UniNômade

Podemos demonstra que o voto “antipolítica” não é um monopólio da direita

Por Luke Stobart, no Guardian, 28/5  | Trad. Silvio Pedrosa, UniNômade

Continuando o trabalho de apreensão das alternativas que se constituem em meio à crise da representação, engrenada na crise do capitalismo global (seja ela crise de crescimento, seja recessiva), a Universidade Nômade passa a publicar uma série de artigos que pretenderá abarcar não só o Podemos, como também o Ganhemos (ou Guanyem, como é conhecido na língua catalã) e o grego Syriza. Mal tendo surgido, o Podemos quebrou o bipartidarismo que organiza o sistema político espanhol, numa polarização vagamente ideológica entre PSOE (que ocupa o lugar simbólico da “esquerda”) e PP (da “direita”).

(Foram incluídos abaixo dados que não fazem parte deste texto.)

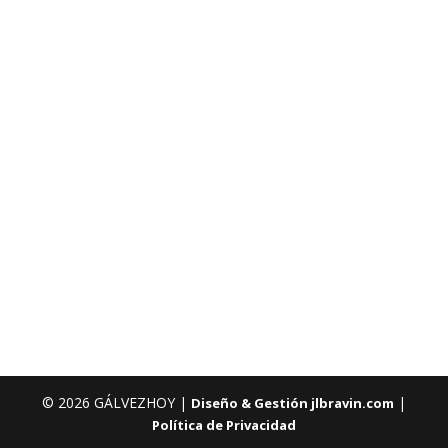
© 2026 GÁLVEZHOY |
|
Diseño & Gestión jlbravin.com
Política de Privacidad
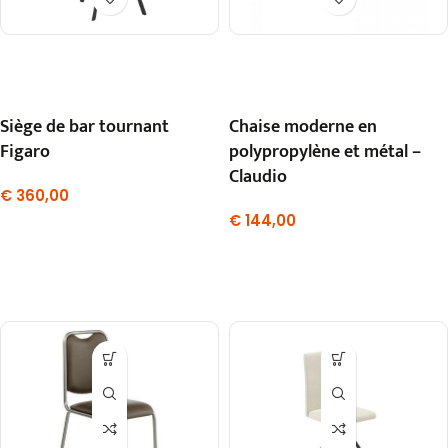
Siège de bar tournant
Chaise moderne en
Figaro
polypropylène et métal –
Claudio
€
360,00
€
144,00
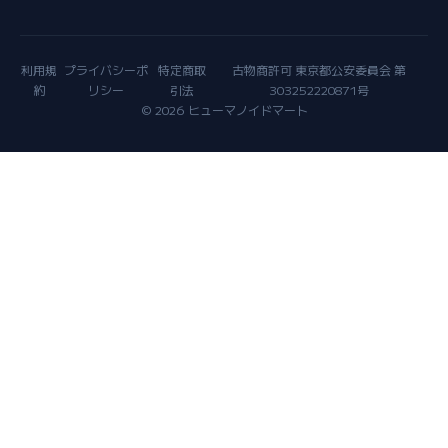
利用規
プライバシーポ
特定商取
古物商許可 東京都公安委員会 第
約
リシー
引法
303252220871号
© 2026 ヒューマノイドマート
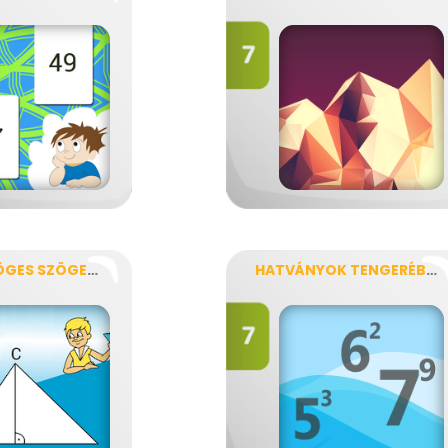
HÁROMSZÖGES SZÖGELŐ
HATVÁNYOK TENGERÉBEN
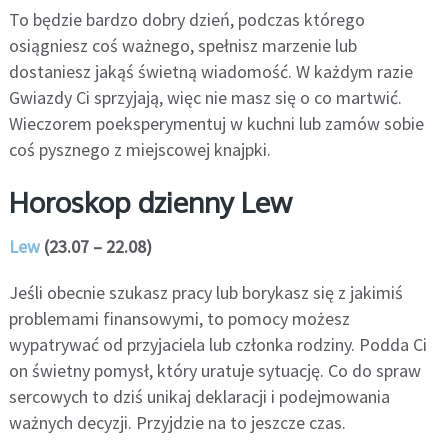
To będzie bardzo dobry dzień, podczas którego
osiągniesz coś ważnego, spełnisz marzenie lub
dostaniesz jakąś świetną wiadomość. W każdym razie
Gwiazdy Ci sprzyjają, więc nie masz się o co martwić.
Wieczorem poeksperymentuj w kuchni lub zamów sobie
coś pysznego z miejscowej knajpki.
Horoskop dzienny Lew
Lew
(23.07 – 22.08)
Jeśli obecnie szukasz pracy lub borykasz się z jakimiś
problemami finansowymi, to pomocy możesz
wypatrywać od przyjaciela lub członka rodziny. Podda Ci
on świetny pomysł, który uratuje sytuację. Co do spraw
sercowych to dziś unikaj deklaracji i podejmowania
ważnych decyzji. Przyjdzie na to jeszcze czas.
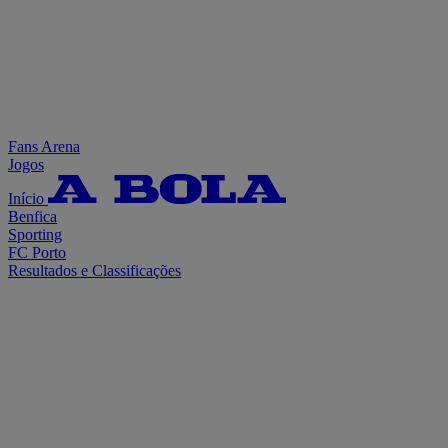
Fans Arena
Jogos
Início
Benfica
Sporting
FC Porto
Resultados e Classificações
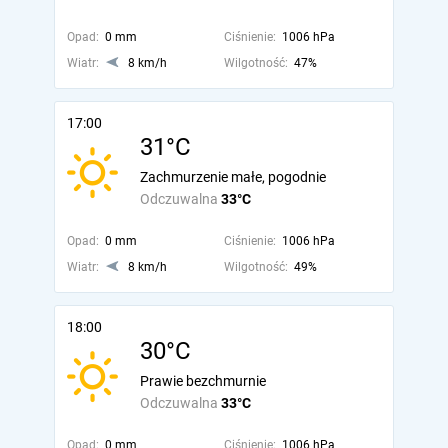
Opad:
0 mm
Ciśnienie:
1006 hPa
Wiatr:
8 km/h
Wilgotność:
47%
17:00
31°C
Zachmurzenie małe, pogodnie
Odczuwalna
33°C
Opad:
0 mm
Ciśnienie:
1006 hPa
Wiatr:
8 km/h
Wilgotność:
49%
18:00
30°C
Prawie bezchmurnie
Odczuwalna
33°C
Opad:
0 mm
Ciśnienie:
1006 hPa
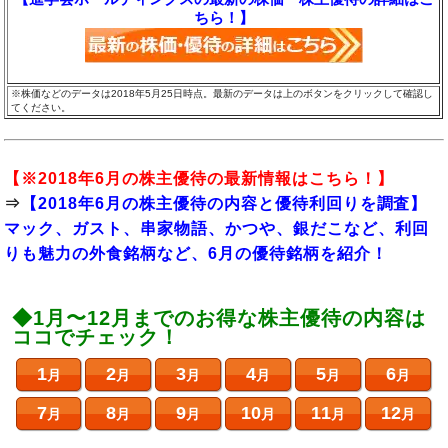
ちら！】
※株価などのデータは2018年5月25日時点。最新のデータは上のボタンをクリックして確認し
てください。
【※
2018年6月の株主優待
の最新情報はこちら！】
⇒
【2018年6月の株主優待の内容と優待利回りを調査】
マック、ガスト、串家物語、かつや、銀だこなど、利回
りも魅力の外食銘柄など、6月の優待銘柄を紹介！
◆1月〜12月までのお得な株主優待の内容は
ココでチェック！
1
2
3
4
5
6
月
月
月
月
月
月
7
8
9
10
11
12
月
月
月
月
月
月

O Podemos apareceu contestando a polarização vazia, acusando a inteira “casta política” de subtrair a representação do poder democrático. Apoiado nas redes oriundas do Movimento 15-M, num núcleo político-ideológico formado nas lutas alterglobalização e num trânsito na América do Sul e na figura midiática de Pablo Iglesias (que personifica a imagem pública do novo partido). [N.E.]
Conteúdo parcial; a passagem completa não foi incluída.